The sun-baked hills have little vegetation but are vividly coloured by minerals in the soil – the area is also rich in gemstones such as malachite, jasper and rose quartz.
Pella today is not much more than a few sandy roads and a couple of brick buildings. The nuns will show you around the small museum alongside the cathedral and the Koffie Kroeg (Coffee Shop) near the entrance into town offers light meals as well as unique accommodation in the form of traditional domed reed matjieshuis huts.
Other accommodation can be found in the neighbouring towns or lodges in the area.
Things to do and see
- Pella Cathedral & Museum
- Pella Mission Station
- Namaqua 4 X 4 Trails
- Agrabies National Park
- Namaqualand Flower Route
- Burkes Pass, Springbok
- Riemvasmaak Hot Springs, Augrabies
- Riemvasmaak Moutain Bike Trails
Keimoes receives approximately 95 mm of rain annually, it is a desert climate with virtually no rainfall during the year.
Summer months, November to March will have average temperatures of between 16˚C and 41˚C.
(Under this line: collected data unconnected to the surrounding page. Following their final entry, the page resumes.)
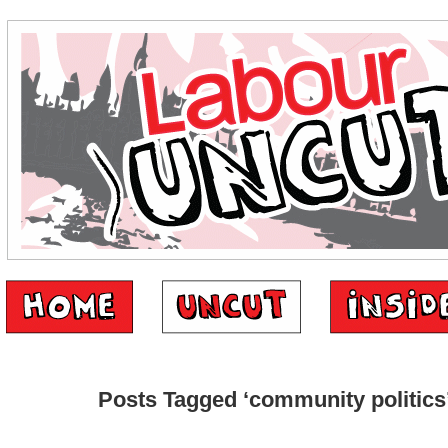
Posts Tagged ‘community politics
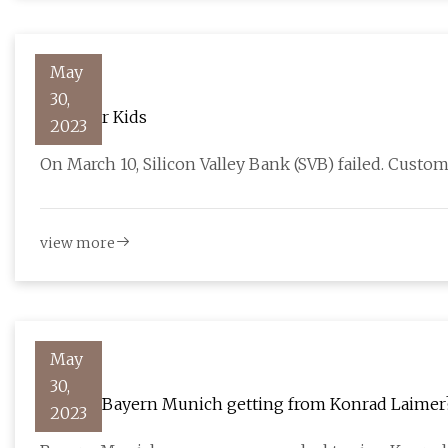
May
30,
TIME for Kids
2023
On March 10, Silicon Valley Bank (SVB) failed. Custo
view more
May
30,
What is Bayern Munich getting from Konrad Laimer
2023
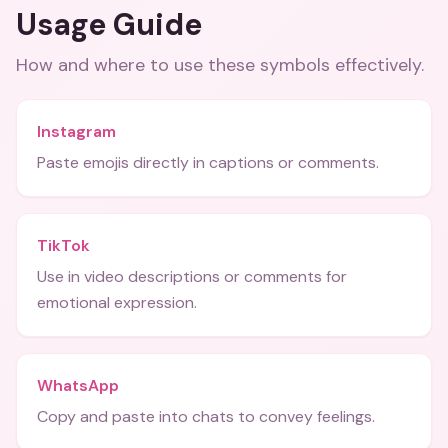
Usage Guide
How and where to use these
symbols
effectively.
Instagram
Paste emojis directly in captions or comments.
TikTok
Use in video descriptions or comments for
emotional expression.
WhatsApp
Copy and paste into chats to convey feelings.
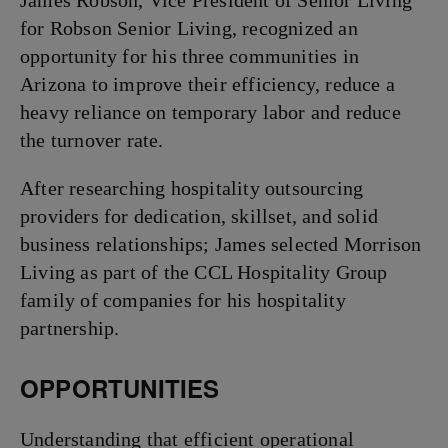
James Robson, Vice President of Senior Living
for Robson Senior Living, recognized an
opportunity for his three communities in
Arizona to improve their efficiency, reduce a
heavy reliance on temporary labor and reduce
the turnover rate.
After researching hospitality outsourcing
providers for dedication, skillset, and solid
business relationships; James selected Morrison
Living as part of the CCL Hospitality Group
family of companies for his hospitality
partnership.
OPPORTUNITIES
Understanding that efficient operational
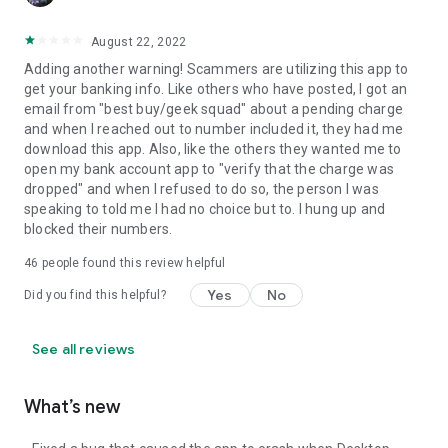
August 22, 2022
Adding another warning! Scammers are utilizing this app to
get your banking info. Like others who have posted, I got an
email from "best buy/geek squad" about a pending charge
and when I reached out to number included it, they had me
download this app. Also, like the others they wanted me to
open my bank account app to "verify that the charge was
dropped" and when I refused to do so, the person I was
speaking to told me I had no choice but to. I hung up and
blocked their numbers.
46
people found this review helpful
Yes
No
Did you find this helpful?
See all reviews
What’s new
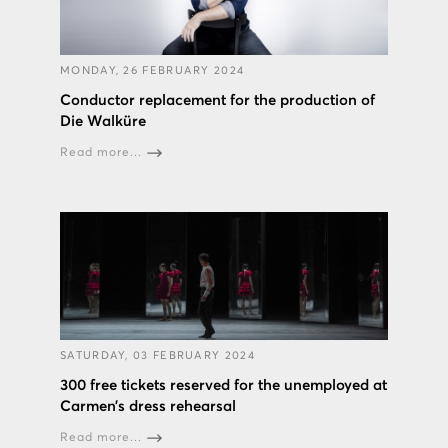
MONDAY, 26 FEBRUARY 2024
Conductor replacement for the production of
Die Walküre
Read more...
SATURDAY, 03 FEBRUARY 2024
300 free tickets reserved for the unemployed at
Carmen’s dress rehearsal
Read more...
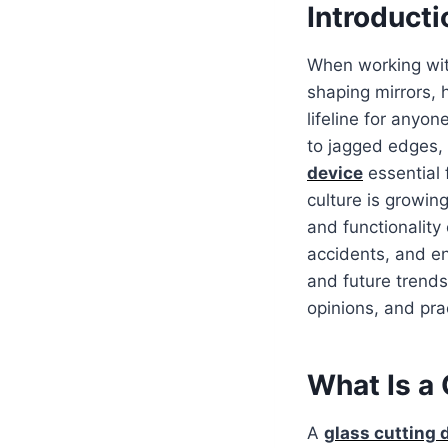
Introducti
When working with
shaping mirrors, 
lifeline for anyo
to jagged edges, 
device
essential 
culture is growin
and functionality
accidents, and en
and future trends
opinions, and prac
What Is a 
A
glass cutting 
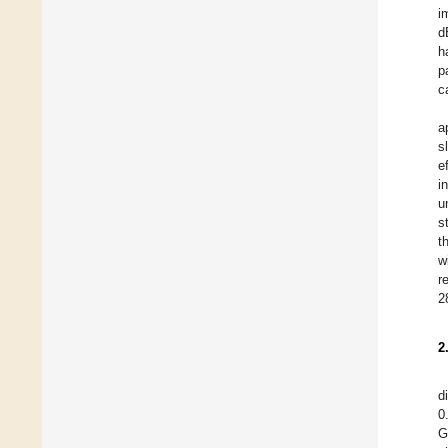
i
d
h
p
c
a
s
e
i
u
s
t
w
r
2
2
d
0
G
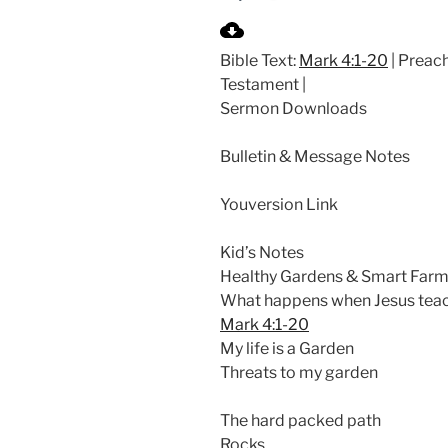
P
l
Bible Text:
Mark 4:1-20
| Preach
a
Testament |
y
Sermon Downloads
Bulletin & Message Notes
Youversion Link
Kid’s Notes
Healthy Gardens & Smart Farm
What happens when Jesus teach
Mark 4:1-20
My life is a Garden
Threats to my garden
The hard packed path
Rocks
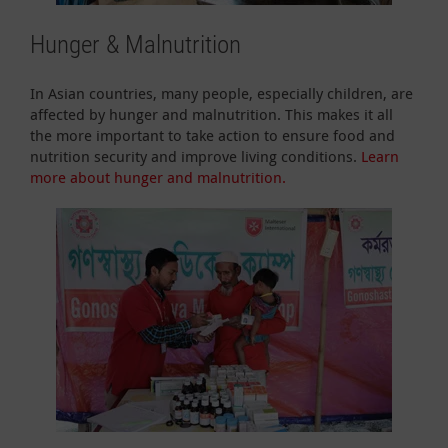
Hunger & Malnutrition
In Asian countries, many people, especially children, are
affected by hunger and malnutrition. This makes it all
the more important to take action to ensure food and
nutrition security and improve living conditions.
Learn
more about hunger and malnutrition.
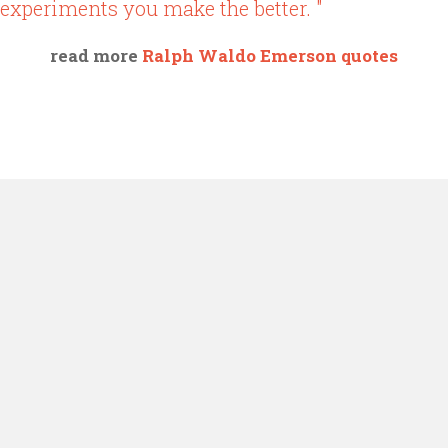
experiments you make the better. "
read more
Ralph Waldo Emerson quotes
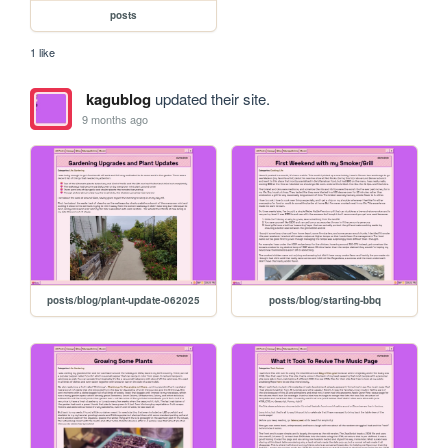
posts
1 like
kagublog
updated their site.
9 months ago
posts/blog/plant-update-062025
posts/blog/starting-bbq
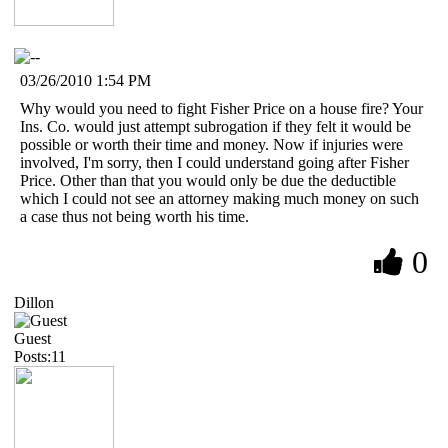
03/26/2010 1:54 PM
Why would you need to fight Fisher Price on a house fire? Your
Ins. Co. would just attempt subrogation if they felt it would be
possible or worth their time and money. Now if injuries were
involved, I'm sorry, then I could understand going after Fisher
Price. Other than that you would only be due the deductible
which I could not see an attorney making much money on such
a case thus not being worth his time.
0
Dillon
Guest
Posts:11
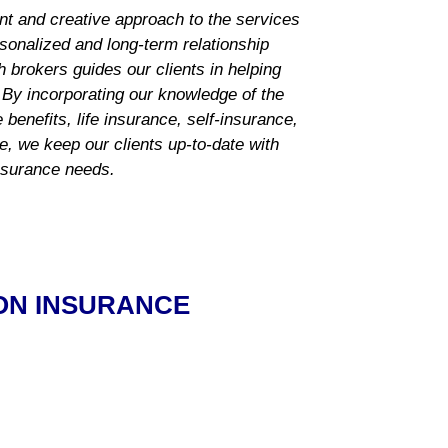
nt and creative approach to the services
rsonalized and long-term relationship
 brokers guides our clients in helping
 By incorporating our knowledge of the
benefits, life insurance, self-insurance,
ce, we keep our clients up-to-date with
insurance needs.
ON INSURANCE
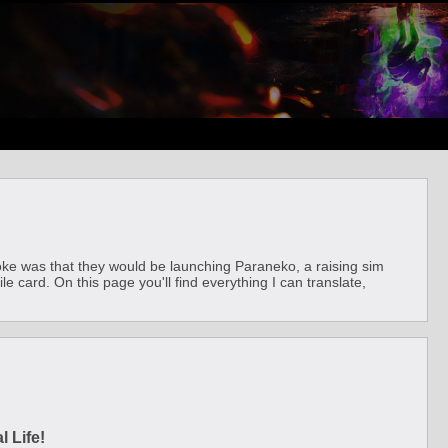
joke was that they would be launching Paraneko, a raising sim
le card. On this page you'll find everything I can translate,
 Life!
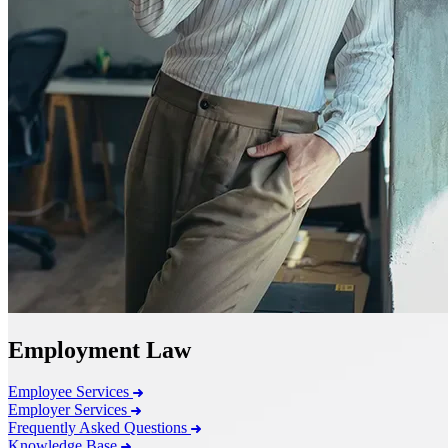
Employment Law
Employee Services
Employer Services
Frequently Asked Questions
Knowledge Base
Winter months, May to August will have average temperatures of between 4˚C and 24˚C.
There are local flights into Upington Airport, 254 km away via the N14, into Kimberley Airport, 655 km away, via the N14 and N8 and into the Cape Town International Airport, 712 km away via the scenic N7. Car hire facilities are available at the Airport.
Pella was first known as Cammas Fonteyn. In 1814, after the feared Nama Jager Afrikaner attacked the Great Namaqualand Mission, the Khoi survivors fled to Cammas Fonteyn, where the resident London Mission Society minister renamed the town Pella. He named it after the ancient Palestine refuge for Christians crossing the Jordan River in flight.
Due to drought the Mission was abandoned in 1872 and was only reopened in 1878 by the Roman Catholic Church.